In “Chancellor and Gold Standard,” Peter Catterall corrects Thackeray on Baldwin’s chief reason for recruiting Churchill—political calculation. Interestingly, he notes that Churchill as chancellor wanted to defend Singapore with aircraft, not guns, which “were in due course installed [on the wrong side] with disastrous consequences.” The Gold Standard issue, Catterall adds, should not “distract from his efforts creatively to tackle the many challenges he confronted whilst at the Treasury.” That has been said before, frequently.
In a later chapter on the 1926 General Strike, Catterall quotes the New Statesman’s allegation that Churchill favored “a little blood-letting.” But contemporary primary sources don’t support this. Catterall is however right that Churchill and his cabinet colleagues believed that negotiations with strikers should not continue “without withdrawal of strike notices.”
Chris Wrigley in “Churchill and Labour” repeats the Sidney Street episode from an earlier chapter and corrects where Churchill sent troops against Welsh strikers. (But why not simply edit out the original error?) Wrigley says Churchill had hazy ideas about socialism and confused German social democrats with anarchists. Despite his hostility to socialism (which he had hazy ideas about) he welcomed trade unionism. To him, unions bespoke “Victorian individualism.” To Wrigley the Gestapo speech (1945 election) was “shocking”—but a later writer, Stuart Ball, reconsiders that speech, more accurately labelling it “disproportionate.”

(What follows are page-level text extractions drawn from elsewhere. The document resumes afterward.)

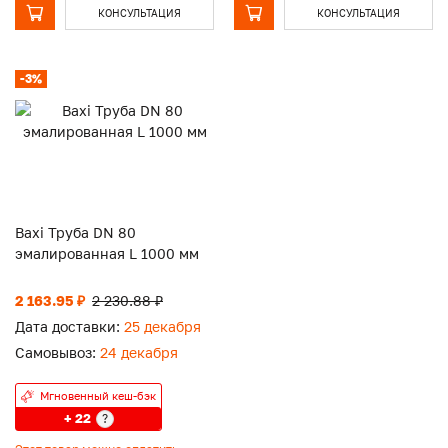
КОНСУЛЬТАЦИЯ
КОНСУЛЬТАЦИЯ
-3%
Baxi Труба DN 80
эмалированная L 1000 мм
2 163.95 ₽
2 230.88 ₽
Дата доставки:
25 декабря
Самовывоз:
24 декабря
Мгновенный кеш-бэк
+ 22
?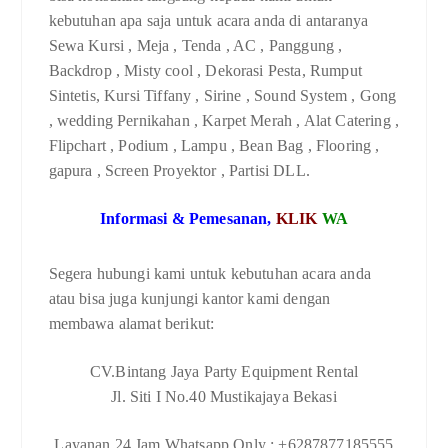
kebutuhan apa saja untuk acara anda di antaranya
Sewa Kursi , Meja , Tenda , AC , Panggung ,
Backdrop , Misty cool , Dekorasi Pesta, Rumput
Sintetis, Kursi Tiffany , Sirine , Sound System , Gong
, wedding Pernikahan , Karpet Merah , Alat Catering ,
Flipchart , Podium , Lampu , Bean Bag , Flooring ,
gapura , Screen Proyektor , Partisi DLL.
Informasi & Pemesanan,
KLIK
WA
Segera hubungi kami untuk kebutuhan acara anda
atau bisa juga kunjungi kantor kami dengan
membawa alamat berikut:
CV.Bintang Jaya Party Equipment Rental
Jl. Siti I No.40 Mustikajaya Bekasi
Layanan 24 Jam Whatsapp Only : +6287877185555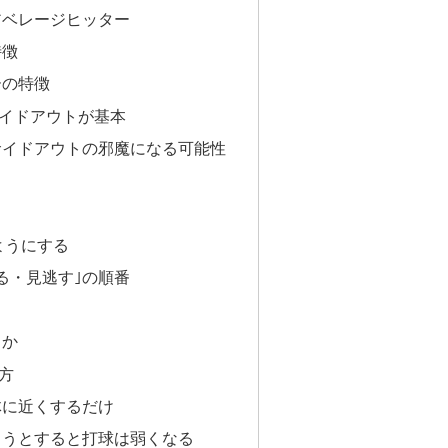
アベレージヒッター
特徴
ーの特徴
イドアウトが基本
サイドアウトの邪魔になる可能性
ようにする
る・見逃す｣の順番
るか
方
体に近くするだけ
ようとすると打球は弱くなる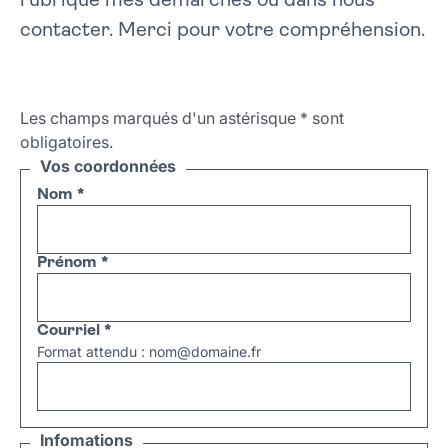
rubrique mes démarches ou dans nous
contacter. Merci pour votre compréhension.
Les champs marqués d'un astérisque
*
sont
obligatoires.
Vos coordonnées
Nom
*
Prénom
*
Courriel
*
Format attendu : nom@domaine.fr
Infomations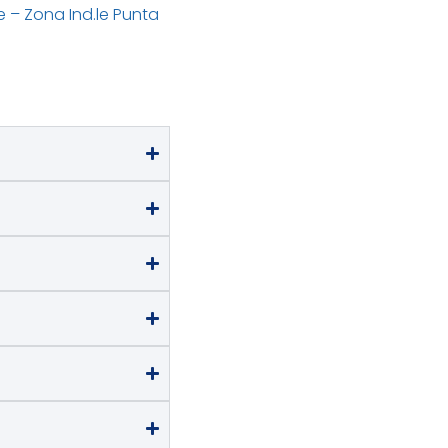
le – Zona Ind.le Punta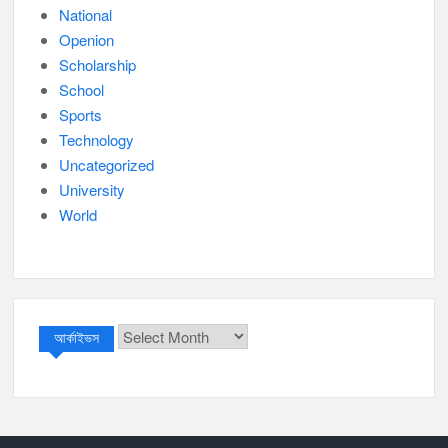
National
Openion
Scholarship
School
Sports
Technology
Uncategorized
University
World
আর্কাইভস
আর্কাইভস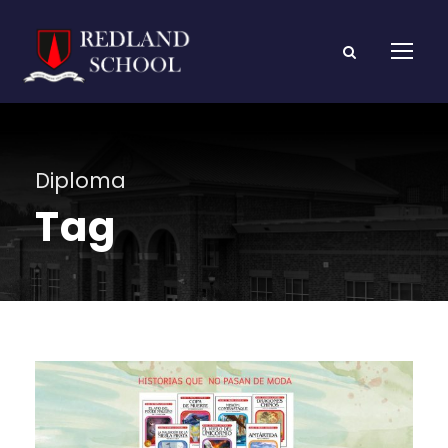
Diploma
Tag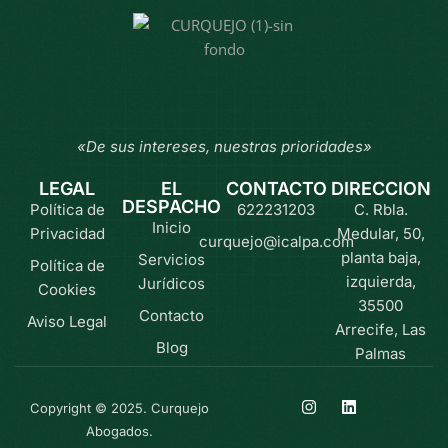
«De sus intereses, nuestras prioridades»
LEGAL
EL
CONTACTO
DIRECCION
DESPACHO
Política de
622231203
C. Rbla.
Inicio
Privacidad
Medular, 50,
curquejo@icalpa.com
planta baja,
Servicios
Política de
izquierda,
Jurídicos
Cookies
35500
Contacto
Aviso Legal
Arrecife, Las
Blog
Palmas
Copyright © 2025. Curquejo
Abogados.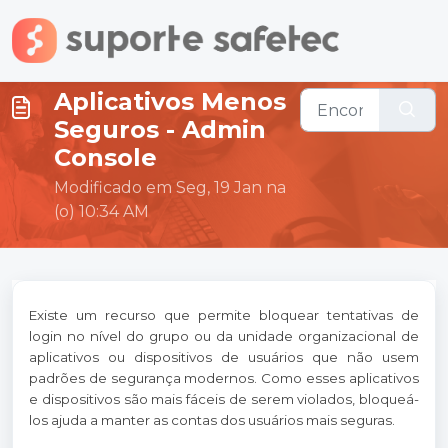
Ir para o conteúdo principal
Aplicativos Menos
Seguros - Admin
Console
Modificado em Seg, 19 Jan na
(o) 10:34 AM
Existe um recurso que permite bloquear tentativas de
login no nível do grupo ou da unidade organizacional de
aplicativos ou dispositivos de usuários que não usem
padrões de segurança modernos. Como esses aplicativos
e dispositivos são mais fáceis de serem violados, bloqueá-
los ajuda a manter as contas dos usuários mais seguras.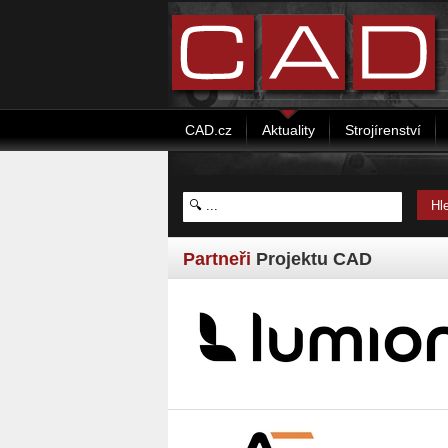
CAD.cz
Aktuality
Strojírenství
Partneři
Projektu CAD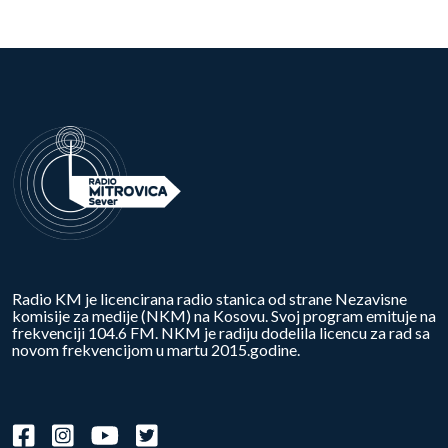
Radio KM je licencirana radio stanica od strane Nezavisne
komisije za medije (NKM) na Kosovu. Svoj program emituje na
frekvenciji 104.6 FM. NKM je radiju dodelila licencu za rad sa
novom frekvencijom u martu 2015.godine.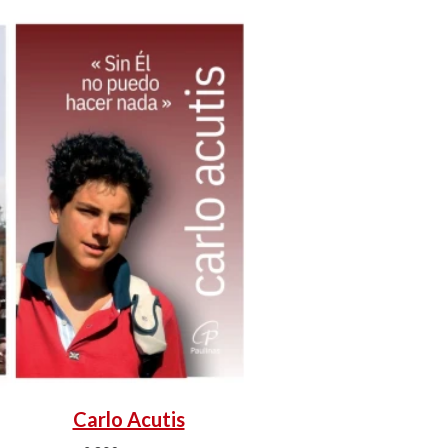
Carlo Acutis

Ball’s chapter on WSC and the Conservative Party is excellent, though more a party history than about Churchill’s statecraft. Ball reminds us that WSC was closer to Tory opinion than many think, even in the 1930s. His disagreements over the India Act and rearmament were shared by many, though they didn’t particularly trust him. Ball shows Churchill as an effective Leader of the Opposition (1945-51), disproving charges of absence and disinterest by other writers. He spoke in major debates and retained control of strategy, but wisely delegated the details to party functionaries. World War II had elevated his status above others, Ball says. But that should “not preclude assessing [his] domestic political record on the same basis as other leading politicians.” Churchill, Ball concludes, comes out “quite well” in such comparisons.
Editor Toye writes that until 1900 Churchill’s “political views had fallen within the Conservative mainstream, albeit he showed occasional Liberal sympathies.” Hmm. In 1896, young Winston wrote his mother: “There are no lengths to which I would not go in opposing [the Conservatives] were I in the House of Commons. I am a Liberal in all but name.” He never really changed, even after he “re-ratted” back to the Tories. As Leo Amery wrote in 1929: “On essentials, he is still where he was 25 years ago, in intellectual conviction at least.”
A virtue of the book is its links in the eBook version to documents in the Churchill Archives. That’s neat. Unfortunately, unless you can read it on a larger screen than Kindle—e.g., an iPad—it’s difficult to make out the archive documents, which my Kindle can’t enlarge.